Conference: CVPR 2025
arXiv: 2503.03307
Code: https://github.com/jizhaox/relpose-event
Area: Others
Keywords: Event camera, egomotion estimation, geometric solver, 6-DoF pose, coplanarity constraint

TL;DR

Proposes the first geometric solver method to estimate full 6-DoF egomotion (angular and linear velocities) solely using event streams. By establishing line-segment geometric constraints on the eventail manifold—specifically incidence and novel coplanarity relations—a sparse solver requiring as few as 8 events is designed, enabling decoupled rotation and translation estimation without requiring an IMU.

Background & Motivation

Background

Background: Event cameras are widely utilized in robotic navigation due to their high temporal resolution and high dynamic range. Most existing event-camera motion estimation methods assume that rotational displacement is known (provided by an IMU) and only estimate translation, or they estimate rotation only.

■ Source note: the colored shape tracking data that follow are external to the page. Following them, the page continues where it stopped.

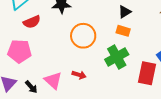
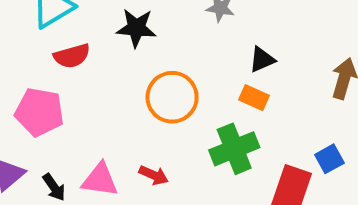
pink triangle: (53, 80) -> (100, 180), turned -42

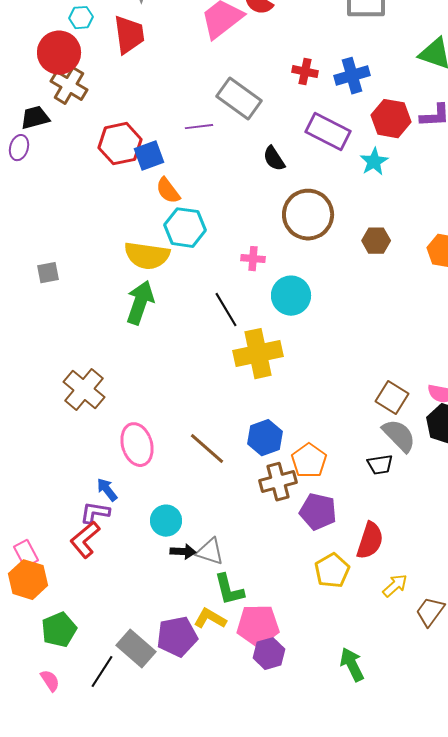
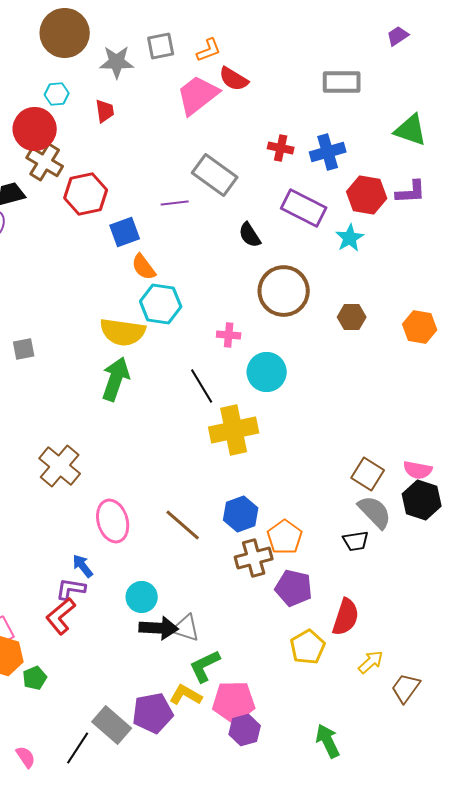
red trapezoid: (129, 35) -> (105, 111), size x0.6
red hexagon: (120, 144) -> (86, 194), moved
black arrow: (183, 552) -> (159, 628), size x1.5
green L-shape: (229, 590) -> (205, 666), turned 78
green pentagon: (59, 630) -> (35, 678), moved, size x0.7

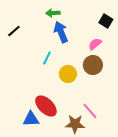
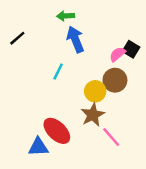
black square: (106, 21) -> (131, 49), moved
yellow circle: (68, 74) -> (95, 91), moved
brown star: (75, 124) -> (93, 115), moved, turned -30

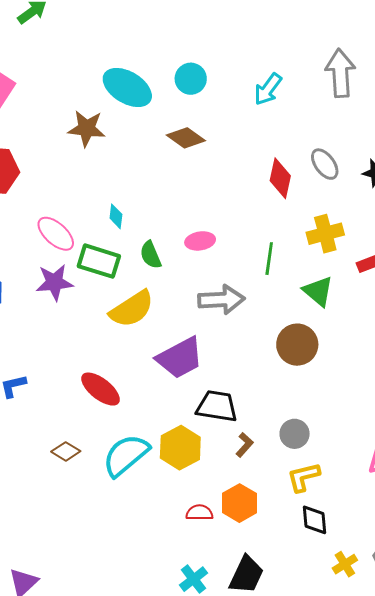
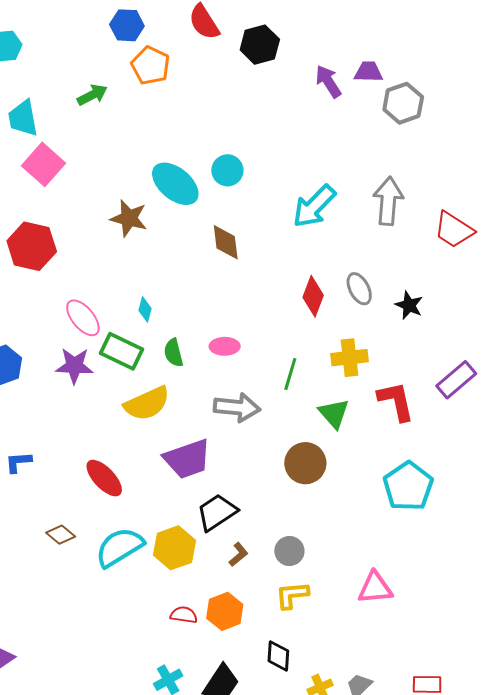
cyan circle: (191, 79) -> (227, 170), moved
cyan arrow: (268, 89) -> (314, 206), size x1.4
brown diamond: (186, 138) -> (226, 242), turned 39
black trapezoid: (217, 406) -> (217, 512), turned -51
black diamond: (315, 520) -> (278, 656), moved

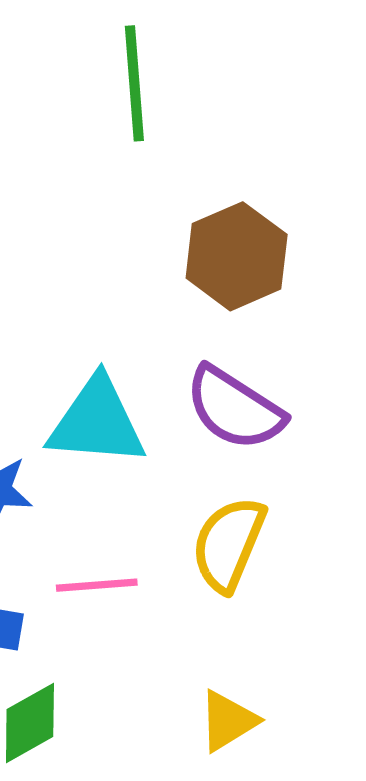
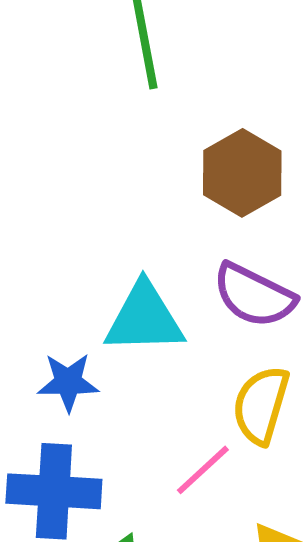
pink line: (97, 585) -> (203, 470), moved, turned -32

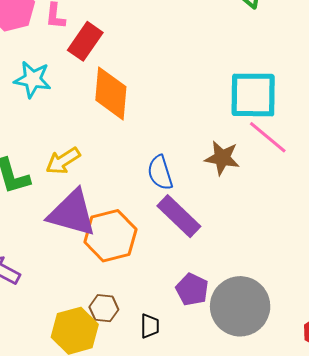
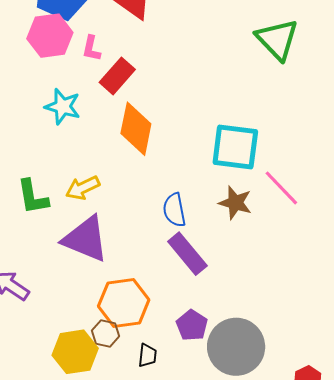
cyan square: (253, 95) -> (235, 147), moved
orange hexagon: (110, 236) -> (124, 303), moved

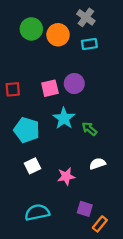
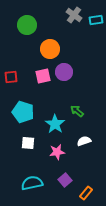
orange circle: (58, 35) -> (50, 49), moved
cyan rectangle: (89, 44) -> (96, 20), moved
cyan star: (64, 118) -> (55, 124), moved
white square: (32, 166) -> (28, 143), turned 32
purple square: (85, 209) -> (65, 180), moved, turned 32

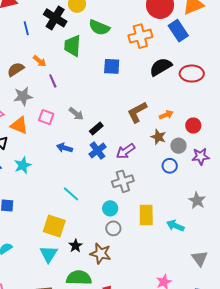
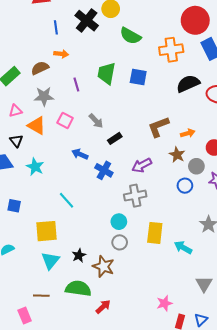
green trapezoid: (72, 46) -> (107, 73), moved
orange arrow: (40, 61) -> (61, 54), moved, turned -40
blue cross: (98, 151) -> (104, 170), moved, turned -30
cyan star: (23, 165) -> (35, 167), turned -30
cyan line: (71, 194) -> (66, 200), moved
yellow square: (54, 226) -> (46, 231), moved, turned -30

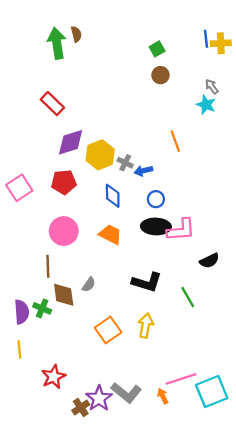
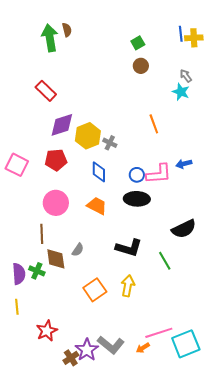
blue arrow: (143, 171) -> (184, 164), moved
pink square: (19, 188) -> (17, 165), turned -30
pink L-shape: (181, 230) -> (159, 174), moved
black semicircle: (209, 261) -> (184, 229), size x1.4
orange arrow: (163, 396) -> (143, 348), turned -96

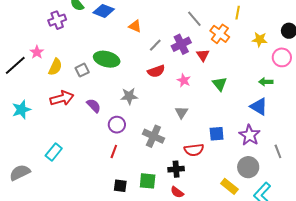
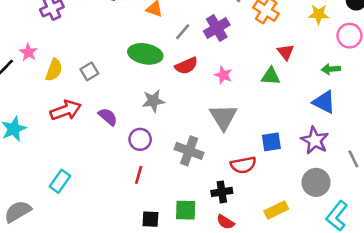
red triangle: (203, 55) -> (286, 52), moved
green ellipse: (107, 59) -> (145, 54), moved
green triangle: (220, 84) -> (271, 76), turned -42
gray triangle: (181, 112) -> (223, 117), size x1.6
yellow rectangle: (229, 186) -> (276, 210), moved, turned -60

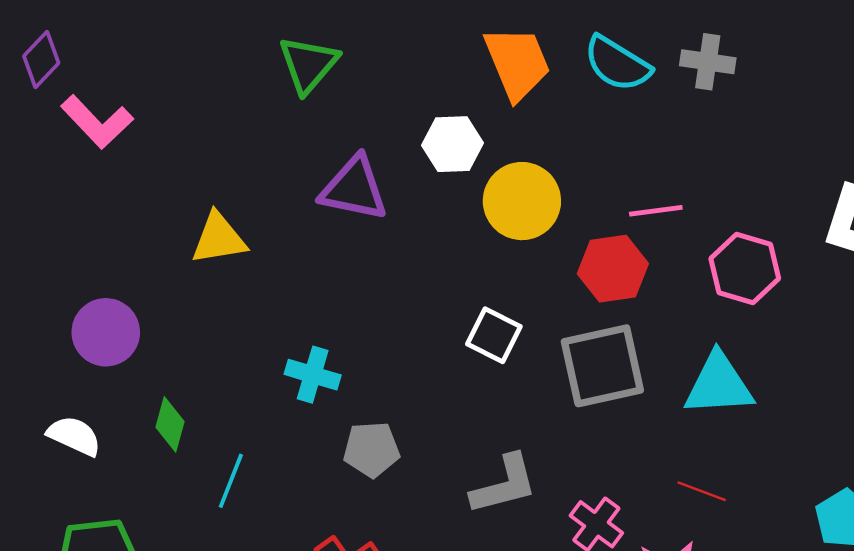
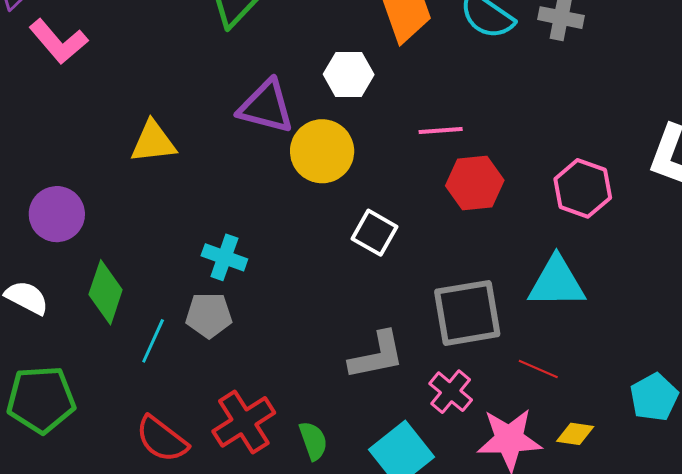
yellow circle: (522, 201) -> (322, 151), moved
pink line: (656, 211) -> (441, 131), moved
gray square: (602, 366) -> (467, 313), moved
green diamond: (170, 424) -> (106, 292), size x1.4
gray pentagon: (371, 449) -> (209, 315), moved

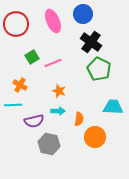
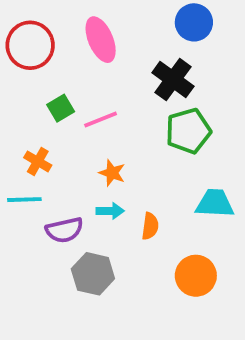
blue circle: (83, 14) -> (194, 22), moved
green pentagon: (99, 69) -> (188, 131), turned 30
orange circle: (95, 137) -> (196, 276), moved

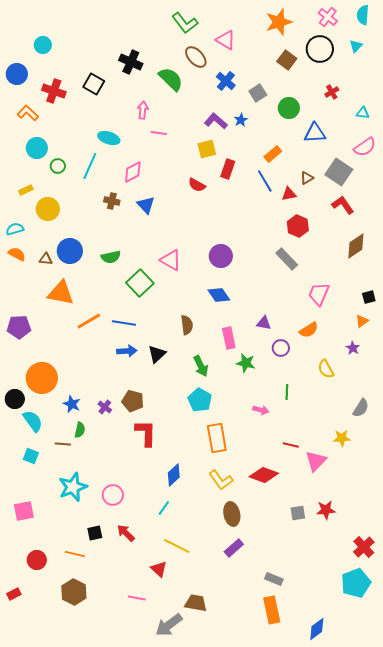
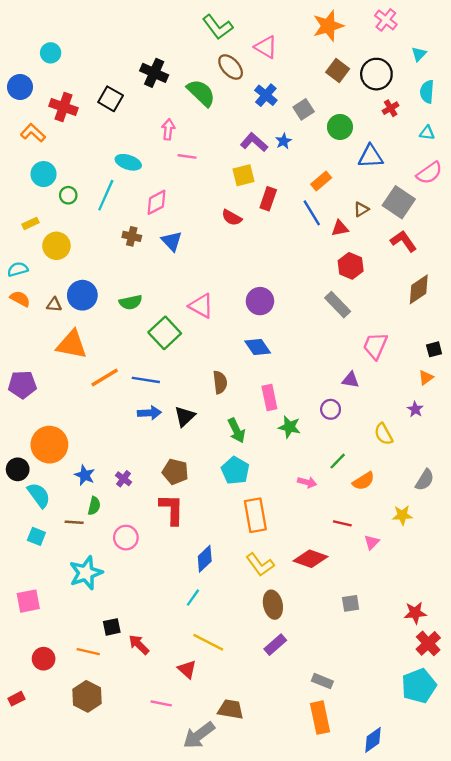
cyan semicircle: (363, 15) -> (427, 92), moved
black circle: (320, 49) -> (376, 74), moved
purple triangle: (264, 323) -> (351, 380), moved
orange semicircle: (309, 330) -> (364, 481), moved
green line: (287, 392) -> (338, 461), turned 42
brown pentagon: (133, 401) -> (175, 472), moved
pink triangle: (316, 461) -> (372, 542), size x0.6
pink circle: (113, 495) -> (126, 538), moved
red star: (326, 510) -> (415, 613), moved
red arrow: (126, 533) -> (139, 645), moved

Limitations of Prior Work: (1) Relying on IMU-provided rotational priors limits the independence and lightweight nature of the system; (2) estimating translation only or rotation only fails to meet the demand for full 6-DoF motion estimation; (3) existing methods lack a theoretical foundation to recover full motion solely from event streams.

Key Challenge: Event streams (asynchronous pixel-level brightness changes) differ from traditional frames, making it impossible to directly apply classical epipolar geometry methods. How to extract 6-DoF motion signals from the spatiotemporal structure of event streams remains an open problem.

Goal: To recover full 6-DoF egomotion (3 angular velocity and 3 linear velocity components) solely from event streams, without requiring an IMU or other external sensors.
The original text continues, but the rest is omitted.